Tool Depot has a full-time employee who does tool repair, which draws a number of customers -- and produces sales. "When they come in to drop off the [broken] tool; lots of times they'll buy something else," said Christianson. "Then, when they come back to pick it up, they buy another thing."
Tool Depot will fix most manufacturers' tools, except for those made by Hilti and Craftsman. "The parts are too hard to get," Welte explained. "But," he added, "we'll 11 do it for our really good customers."
With a background in tool repair himself, Welte can usually figure out the elusive tools that customers come in and describe. If the store doesn't already have it, a special order generally takes two days. "We don't have to go through 10 people and a purchasing system," Welte said.

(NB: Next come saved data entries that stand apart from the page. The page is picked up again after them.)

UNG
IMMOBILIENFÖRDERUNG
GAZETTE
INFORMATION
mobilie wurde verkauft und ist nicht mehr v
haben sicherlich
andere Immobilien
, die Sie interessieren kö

Tool Depot processes 15 to 30 requests a day, selling $40,000 to $50,000 a month in special orders alone.
Tool Depot's second location, in the northern coastal town of Encinitas, is a smaller store (2,085 square feet) that just started opening on Sundays from 10 a.m. to 2 p.m. According to Christian son, the expanded hours started when one of his employees needed extra work. "Last Sunday we did $1,200 [in sales]," he said. "Of course, we've had one or two negative Sundays because of returns."
The big experiment for Tool Depot will be the opening of its third store in Chula Vista, a largely Hispanic community of 172,000 people several miles north of the border. Most of the employees in the Chula Vista store will speak Spanish, said Christianson who already sells a good volume of tools to the cabinet, furniture and marble shops in Mexico. Mexico's maquiladoras, foreign-owned factories that produce products for export in the United Sates, also send customers to Tool Depot, and Mexican retailers come in regularly to buy inventory -- in cash -- for their own stores. "They don't have access to the same distribution as we do," Christianson explained, adding, "I give them a swinging deal."

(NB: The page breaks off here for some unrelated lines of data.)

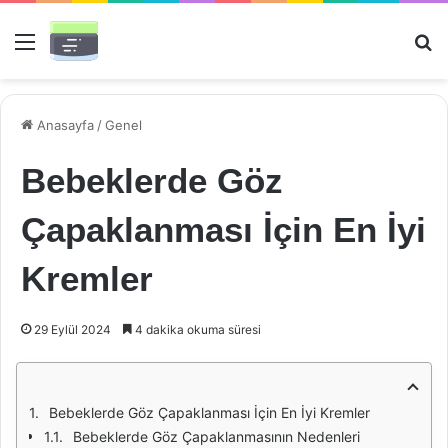
Menü
Ar
Anasayfa
/
Genel
Bebeklerde Göz
Çapaklanması İçin En İyi
Kremler
29 Eylül 2024
4 dakika okuma süresi
Bebeklerde Göz Çapaklanması İçin En İyi Kremler
Bebeklerde Göz Çapaklanmasının Nedenleri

Tool Depot's closest competition is a Home Depot and a Dixieline Lumber, both within a mile of his Sports Arena-area store. But the true rival is Junior's Tools, a 20-minute drive but close in terms of merchandise. Although Junior's sells mostly to construction trades, its customers include woodworkers and serious DIYers.
Most of Junior's units are in Los Angeles and Orange counties, but San Diego has one, and branch manager Steve Harber thinks it's the best-looking store in the chain. The store does have a distinctive interior: high ceilings, natural light, and white walls emblazoned with manufacturers' logos in tall red letters; the overall effect makes the 8,000-square-foot building look three times as big. Power tools hang from pegboards around most of the perimeter, with hand tools and accessories filling the neat center aisles. A tool repair department and service window are located in the back.